Türkiye’nin 23 Ağustos tarihine kadar Meis Adası’nın güney ve doğu çizgisinde sismik arama faaliyeti yürütmesi ile birlikte Doğu Akdeniz’de sular ısındı.
Yunanistan’ın hazırlıksız formda yakalandığı adım için aylar evvelden ‘savaş tehdidinde’ bulunması Doğu Akdeniz’deki askeri hareketliliği had safhaya çıkarmasına neden oldu.
Türkiye bir taraftan diplomasiyi ve müzakereleri öne çıkartarak öbür taraftan da Oruç Reis’in güvenliğini sağlayarak kararlılığını sürdürdü.
Yunanistan’ın son bölgedeki son provokasyonları ile birlikte bölgede çatışma ihtimali artarken, mümkün bir kriz durumunda Türkiye’nin adımlarının ne olacağı Genelkurmay Eski İstihbarat Daire Lideri İsmail Hakkı Pekin’e sorduk.
Türkiye’nin Yunanistan’la mümkün bir çatışmaya planlı olarak gireceğini söyleyen Pekin, “Bir çatışma çıksa bile başlangıcında evvel hava kuvvetleri, sonra deniz kuvvetleri ile olacaktır lakin kesinlikle kara kuvvetleri devreye girecektir.” diye konuştu.
Yunanistan’ın muhtemel bir çatışma durumunda dezavantajlı olan taraf olduğuna dikkat çeken Pekin, şöyle devam etti:
“Yunanistan çok modüllü bir ülke. 2 bin civarında ada var deniyor. Yunanistan’ın 18 milyon nüfusu var. Askerlik çağına gelenlerin sayısı aşikâr. 4-5 milyon zahmet bir durum ortaya çıkıyor. Bu güç üretim mi yapacak yoksa savaşacak mı? Yunanistan karayı, Mora Yarımadasını nasıl savunacak? Meis ve Midilli üzere adalara lojistik ikmali nasıl yapacak?”

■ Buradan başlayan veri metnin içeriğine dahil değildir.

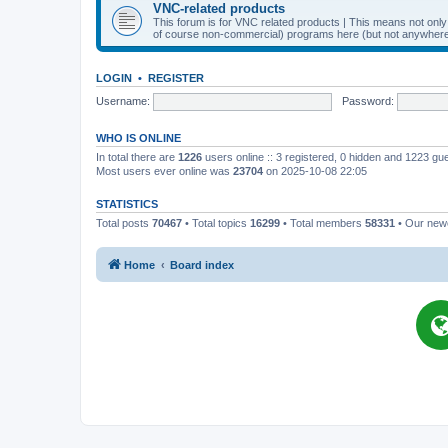
VNC-related products
This forum is for VNC related products | This means not onl
of course non-commercial) programs here (but not anywhere 
LOGIN
•
REGISTER
Username:
Password:
WHO IS ONLINE
In total there are
1226
users online :: 3 registered, 0 hidden and 1223 gu
Most users ever online was
23704
on 2025-10-08 22:05
STATISTICS
Total posts
70467
• Total topics
16299
• Total members
58331
• Our ne
Home
Board index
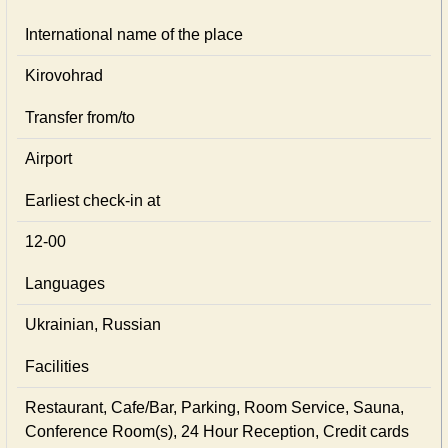
International name of the place
Kirovohrad
Transfer from/to
Airport
Earliest check-in at
12-00
Languages
Ukrainian, Russian
Facilities
Restaurant, Cafe/Bar, Parking, Room Service, Sauna,
Conference Room(s), 24 Hour Reception, Credit cards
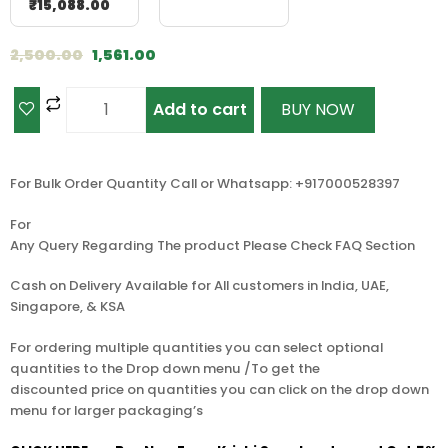
₹
15,088.00
2,500.00
1,561.00
Add to cart
BUY NOW
For Bulk Order Quantity Call or Whatsapp: +917000528397
For
Any Query Regarding The product Please Check FAQ Section
Cash on Delivery Available for All customers in India, UAE,
Singapore, & KSA
For ordering multiple quantities you can select optional
quantities to the Drop down menu /To get the
discounted price on quantities you can click on the drop down
menu for larger packaging’s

ATİNA İÇİN TAM BİR FELAKET OLUR
“Bütün bunları hesaba kattığımızda Yunanistan’ın Türkiye ile topyekun bir savaşı göze alması Atina için tam bir aptallık ve felakettir. Yunanistan şu ana kadar kazanmış olduğu, Adalar Denizi’ndeki bütün kazanımlarını kaybedecek. Avrupa Birliği’nden siyasi takviye alabilir lakin bu siyasi takviyeyle hudutlu kalır”
ORTADOĞU’DA TÜRKİYE’YE KARŞI YENİ CEPHE AÇILIYOR
Genelkurmay Eski İstihbarat Daire Lideri İsmail Hakkı Pekin, Ortadoğu’da yaşanan sürecin Doğu Akdeniz’deki gelişmelerden bağımsız olamayacağını belirterek, şu sözlere yer verdi:
“Avrupa’nın emeli birilerini kullanarak Türkiye’yi zayıflatmak ve denizciliğini ortadan kaldırmaktır. Ortadoğu’da Türkiye’ye karşı yeni bir cephe kuruluyor. İsrail-BAE ortasındaki muahedeye önümüzdeki devirde Umman, Bahreyn, Sudan, Fas, ve Suudi Arabistan’ın katılması bekleniyor. Tıpkı vakitte ABD’nin F-35 savaş uçağı ve gelişmiş drone teknolojisini Birleşik Arap Emirlikleri’ne satma planı var. Özetle bu bölgede yeni biroluşum var. Bu oluşum Türkiye ve İran’ı dışarıda bırakıyor.